====== Data records ======

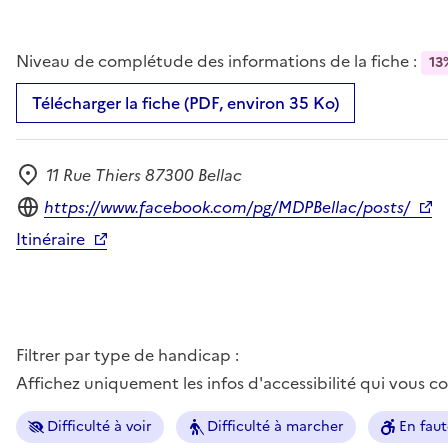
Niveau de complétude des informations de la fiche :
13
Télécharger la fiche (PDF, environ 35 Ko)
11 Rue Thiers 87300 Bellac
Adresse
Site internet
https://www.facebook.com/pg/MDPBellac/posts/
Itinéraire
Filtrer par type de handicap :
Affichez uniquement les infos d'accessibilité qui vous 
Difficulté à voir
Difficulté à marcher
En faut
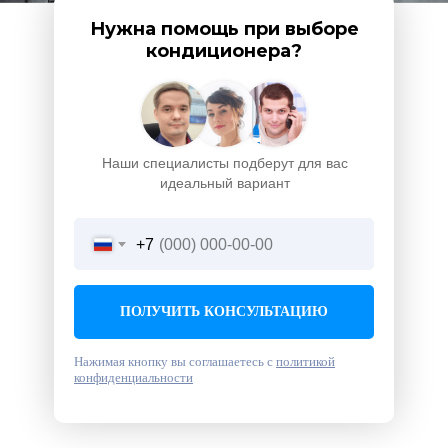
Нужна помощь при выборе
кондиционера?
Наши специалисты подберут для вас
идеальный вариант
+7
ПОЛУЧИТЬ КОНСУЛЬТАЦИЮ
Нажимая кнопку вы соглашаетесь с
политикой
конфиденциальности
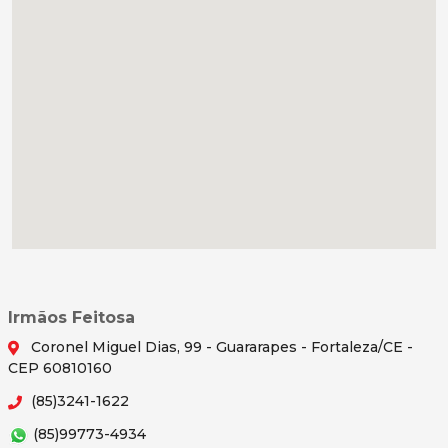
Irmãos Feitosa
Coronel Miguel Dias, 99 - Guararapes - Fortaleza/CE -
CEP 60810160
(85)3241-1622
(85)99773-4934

======
====== Data records ======

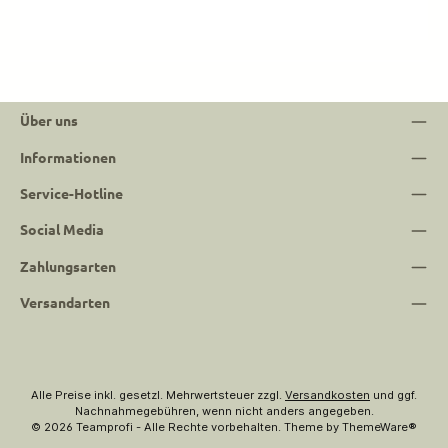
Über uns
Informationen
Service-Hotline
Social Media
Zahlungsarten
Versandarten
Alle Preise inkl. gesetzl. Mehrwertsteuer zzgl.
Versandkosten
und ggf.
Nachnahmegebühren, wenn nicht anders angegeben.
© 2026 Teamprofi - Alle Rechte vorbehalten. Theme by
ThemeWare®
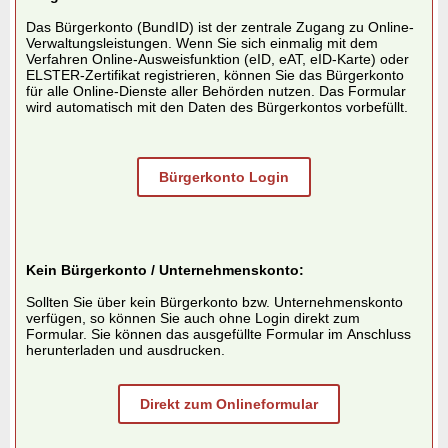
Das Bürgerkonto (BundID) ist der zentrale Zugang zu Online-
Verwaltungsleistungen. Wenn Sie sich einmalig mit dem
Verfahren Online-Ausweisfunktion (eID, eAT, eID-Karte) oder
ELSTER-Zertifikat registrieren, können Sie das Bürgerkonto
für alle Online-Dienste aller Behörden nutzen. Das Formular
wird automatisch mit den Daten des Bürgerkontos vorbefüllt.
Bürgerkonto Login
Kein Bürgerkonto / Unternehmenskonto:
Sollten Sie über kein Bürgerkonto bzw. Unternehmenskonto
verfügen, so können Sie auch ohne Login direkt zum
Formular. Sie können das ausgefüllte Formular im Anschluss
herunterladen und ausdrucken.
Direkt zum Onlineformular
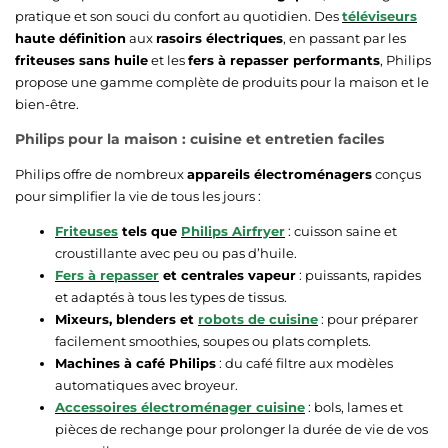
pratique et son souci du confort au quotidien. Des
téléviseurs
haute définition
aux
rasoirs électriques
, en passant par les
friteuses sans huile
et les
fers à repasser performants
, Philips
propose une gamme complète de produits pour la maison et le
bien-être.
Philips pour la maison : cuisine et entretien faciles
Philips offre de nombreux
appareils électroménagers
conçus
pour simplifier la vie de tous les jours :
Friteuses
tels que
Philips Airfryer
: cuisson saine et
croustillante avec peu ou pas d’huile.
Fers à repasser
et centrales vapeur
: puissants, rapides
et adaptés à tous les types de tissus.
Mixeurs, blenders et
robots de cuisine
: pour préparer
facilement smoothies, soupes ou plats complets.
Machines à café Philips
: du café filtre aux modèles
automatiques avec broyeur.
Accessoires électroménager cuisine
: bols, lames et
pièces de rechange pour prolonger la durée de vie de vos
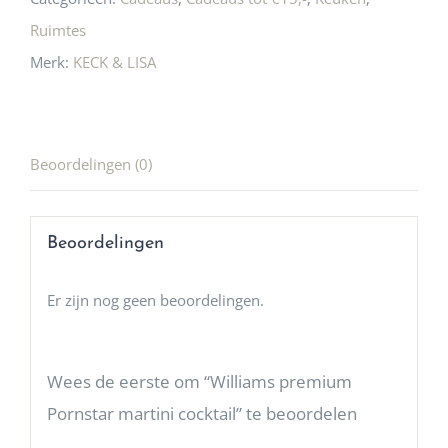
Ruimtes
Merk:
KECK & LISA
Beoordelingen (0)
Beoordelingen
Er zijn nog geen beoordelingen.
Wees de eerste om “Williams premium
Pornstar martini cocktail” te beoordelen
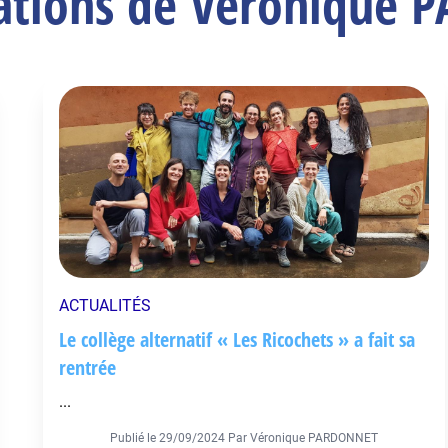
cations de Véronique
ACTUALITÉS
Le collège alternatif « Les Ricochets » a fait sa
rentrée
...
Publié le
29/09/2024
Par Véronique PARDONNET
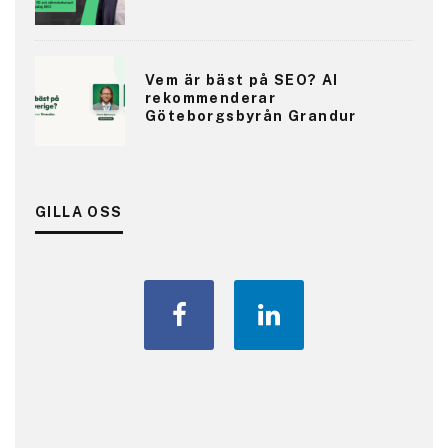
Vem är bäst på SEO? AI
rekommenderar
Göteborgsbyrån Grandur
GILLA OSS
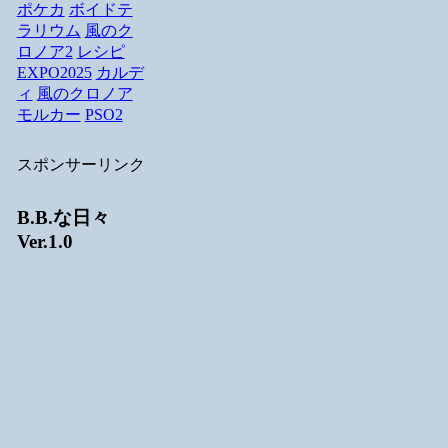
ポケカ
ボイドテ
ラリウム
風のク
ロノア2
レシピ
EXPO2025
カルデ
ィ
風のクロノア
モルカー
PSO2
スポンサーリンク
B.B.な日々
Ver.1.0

======

• [Exercise description]: Start with the line with "Niveau de complétude" in the listing above and stop after the line with "кондиционера?". Write out exactly the lines in that stretch and no others, without pictures.

• [Response to the exercise]:
Niveau de complétude des informations de la fiche :
13
Télécharger la fiche (PDF, environ 35 Ko)
11 Rue Thiers 87300 Bellac
Adresse
Site internet
https://www.facebook.com/pg/MDPBellac/posts/
Itinéraire
Filtrer par type de handicap :
Affichez uniquement les infos d'accessibilité qui vous 
Difficulté à voir
Difficulté à marcher
En faut
Нужна помощь при выборе
кондиционера?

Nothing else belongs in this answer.